Available data.
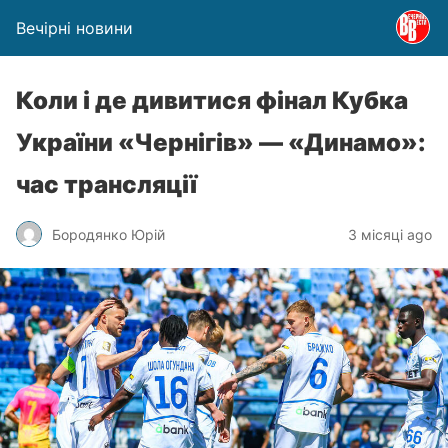
Вечірні новини
Коли і де дивитися фінал Кубка
України «Чернігів» — «Динамо»:
час трансляції
Бородянко Юрій
3 місяці ago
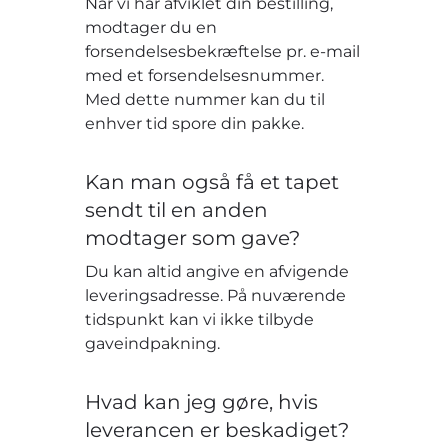
Når vi har afviklet din bestilling,
modtager du en
forsendelsesbekræftelse pr. e-mail
med et forsendelsesnummer.
Med dette nummer kan du til
enhver tid spore din pakke.
Kan man også få et tapet
sendt til en anden
modtager som gave?
Du kan altid angive en afvigende
leveringsadresse. På nuværende
tidspunkt kan vi ikke tilbyde
gaveindpakning.
Hvad kan jeg gøre, hvis
leverancen er beskadiget?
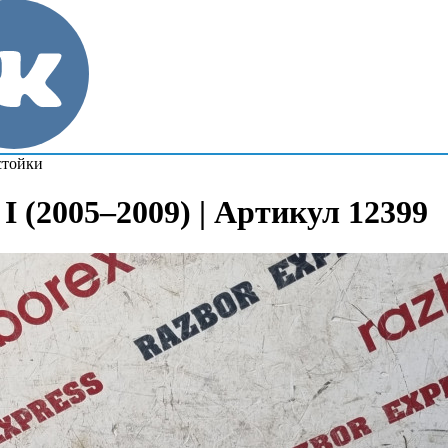
стойки
I (2005–2009) | Артикул 12399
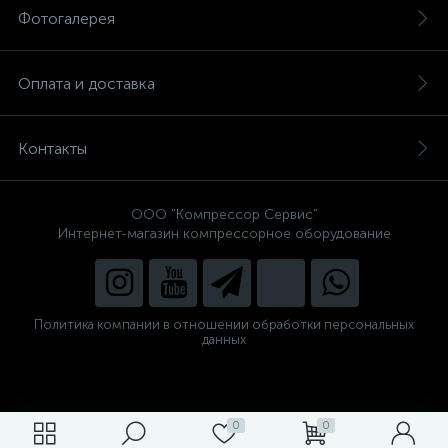
Фотогалерея
Оплата и доставка
Контакты
ООО "Компрессор Сервис"
Интернет-магазин компрессорное оборудование
Политика компании в отношении обработки персональных
данных
0
0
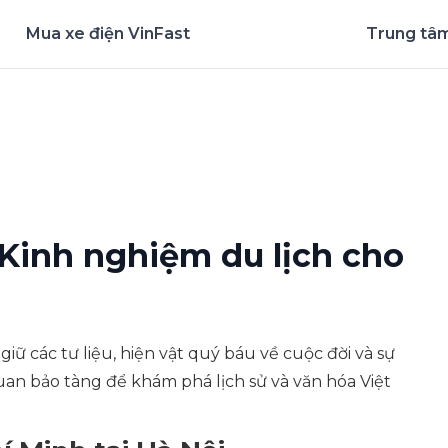
Mua xe điện VinFast
Trung tâm
nghiệm ứng dụng ngay
 Kinh nghiệm du lịch cho
 giữ các tư liệu, hiện vật quý báu về cuộc đời và sự
an bảo tàng để khám phá lịch sử và văn hóa Việt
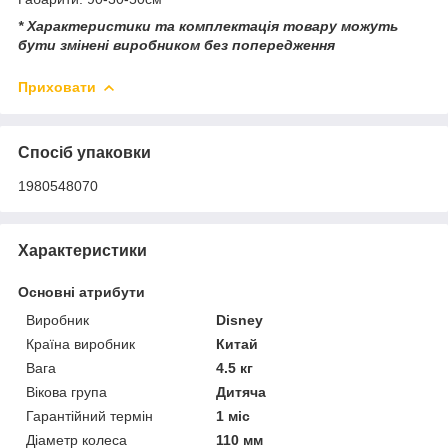
* Характеристики та комплектація товару можуть
бути змінені виробником без попередження
Приховати
Спосіб упаковки
1980548070
Характеристики
Основні атрибути
Виробник
Disney
Країна виробник
Китай
Вага
4.5 кг
Вікова група
Дитяча
Гарантійний термін
1 міс
Діаметр колеса
110 мм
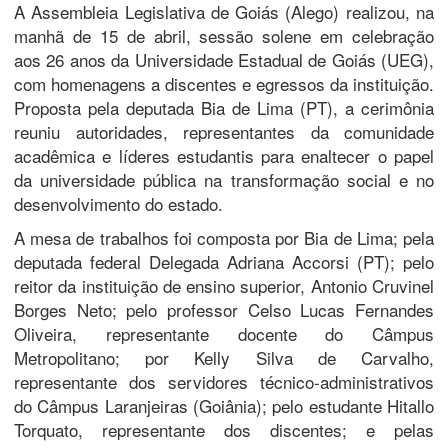
A Assembleia Legislativa de Goiás (Alego) realizou, na
manhã de 15 de abril, sessão solene em celebração
aos 26 anos da Universidade Estadual de Goiás (UEG),
com homenagens a discentes e egressos da instituição.
Proposta pela deputada Bia de Lima (PT), a cerimônia
reuniu autoridades, representantes da comunidade
acadêmica e líderes estudantis para enaltecer o papel
da universidade pública na transformação social e no
desenvolvimento do estado.
A mesa de trabalhos foi composta por Bia de Lima; pela
deputada federal Delegada Adriana Accorsi (PT); pelo
reitor da instituição de ensino superior, Antonio Cruvinel
Borges Neto; pelo professor Celso Lucas Fernandes
Oliveira, representante docente do Câmpus
Metropolitano; por Kelly Silva de Carvalho,
representante dos servidores técnico-administrativos
do Câmpus Laranjeiras (Goiânia); pelo estudante Hitallo
Torquato, representante dos discentes; e pelas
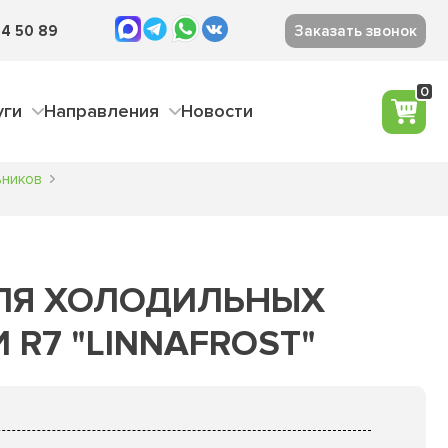
4 50 89
Заказать звонок
0
уги
Направления
Новости
ьников
ЛЯ ХОЛОДИЛЬНЫХ
 R7 "LINNAFROST"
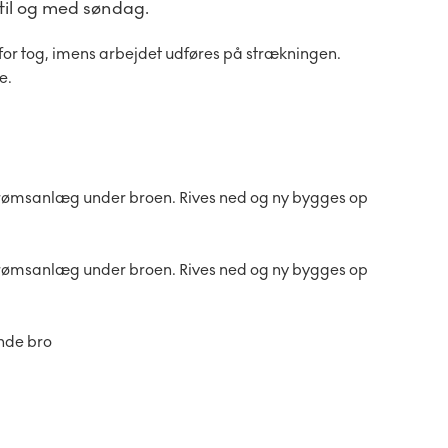
2 til og med søndag.
t for tog, imens arbejdet udføres på strækningen.
e.
estrømsanlæg under broen. Rives ned og ny bygges op
estrømsanlæg under broen. Rives ned og ny bygges op
ende bro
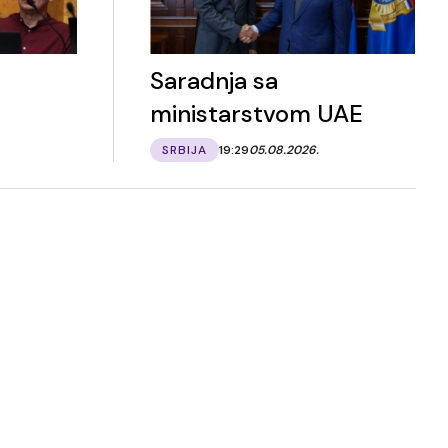
a
Saradnja sa
ministarstvom UAE
SRBIJA
19:29
05.08.2026.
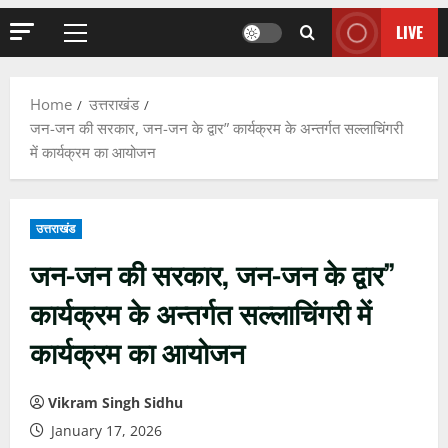
LIVE
Primary
Menu
Home
उत्तराखंड
जन-जन की सरकार, जन-जन के द्वार” कार्यक्रम के अन्तर्गत सल्लाचिंगरी
में कार्यक्रम का आयोजन
उत्तराखंड
जन-जन की सरकार, जन-जन के द्वार”
कार्यक्रम के अन्तर्गत सल्लाचिंगरी में
कार्यक्रम का आयोजन
Vikram Singh Sidhu
January 17, 2026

Task goal.
Please copy the data shown above word for word, omitting the pictures.

Exercise response.
Вечірні новини
Коли і де дивитися фінал Кубка
України «Чернігів» — «Динамо»:
час трансляції
Бородянко Юрій
3 місяці ago
Når vi har afviklet din bestilling,
modtager du en
forsendelsesbekræftelse pr. e-mail
med et forsendelsesnummer.
Med dette nummer kan du til
enhver tid spore din pakke.
Kan man også få et tapet
sendt til en anden
modtager som gave?
Du kan altid angive en afvigende
leveringsadresse. På nuværende
tidspunkt kan vi ikke tilbyde
gaveindpakning.
Hvad kan jeg gøre, hvis
leverancen er beskadiget?
стойки
I (2005–2009) | Артикул 12399
Фотогалерея
Оплата и доставка
Контакты
ООО "Компрессор Сервис"
Интернет-магазин компрессорное оборудование
Политика компании в отношении обработки персональных
данных
0
0
Mua xe điện VinFast
Trung tâm
nghiệm ứng dụng ngay
 Kinh nghiệm du lịch cho
 giữ các tư liệu, hiện vật quý báu về cuộc đời và sự
an bảo tàng để khám phá lịch sử và văn hóa Việt
* Характеристики та комплектація товару можуть
бути змінені виробником без попередження
Приховати
Спосіб упаковки
1980548070
Характеристики
Основні атрибути
Виробник
Disney
Країна виробник
Китай
Вага
4.5 кг
Вікова група
Дитяча
Гарантійний термін
1 міс
Діаметр колеса
110 мм
A Assembleia Legislativa de Goiás (Alego) realizou, na
manhã de 15 de abril, sessão solene em celebração
aos 26 anos da Universidade Estadual de Goiás (UEG),
com homenagens a discentes e egressos da instituição.
Proposta pela deputada Bia de Lima (PT), a cerimônia
reuniu autoridades, representantes da comunidade
acadêmica e líderes estudantis para enaltecer o papel
da universidade pública na transformação social e no
desenvolvimento do estado.
A mesa de trabalhos foi composta por Bia de Lima; pela
deputada federal Delegada Adriana Accorsi (PT); pelo
reitor da instituição de ensino superior, Antonio Cruvinel
Borges Neto; pelo professor Celso Lucas Fernandes
Oliveira, representante docente do Câmpus
Metropolitano; por Kelly Silva de Carvalho,
representante dos servidores técnico-administrativos
do Câmpus Laranjeiras (Goiânia); pelo estudante Hitallo
Torquato, representante dos discentes; e pelas
4 50 89
Заказать звонок
0
уги
Направления
Новости
ьников
ЛЯ ХОЛОДИЛЬНЫХ
 R7 "LINNAFROST"
2 til og med søndag.
t for tog, imens arbejdet udføres på strækningen.
e.
estrømsanlæg under broen. Rives ned og ny bygges op
estrømsanlæg under broen. Rives ned og ny bygges op
ende bro
a
Saradnja sa
ministarstvom UAE
SRBIJA
19:29
05.08.2026.
LIVE
Primary
Menu
Home
उत्तराखंड
जन-जन की सरकार, जन-जन के द्वार” कार्यक्रम के अन्तर्गत सल्लाचिंगरी
में कार्यक्रम का आयोजन
उत्तराखंड
जन-जन की सरकार, जन-जन के द्वार”
कार्यक्रम के अन्तर्गत सल्लाचिंगरी में
कार्यक्रम का आयोजन
Vikram Singh Sidhu
January 17, 2026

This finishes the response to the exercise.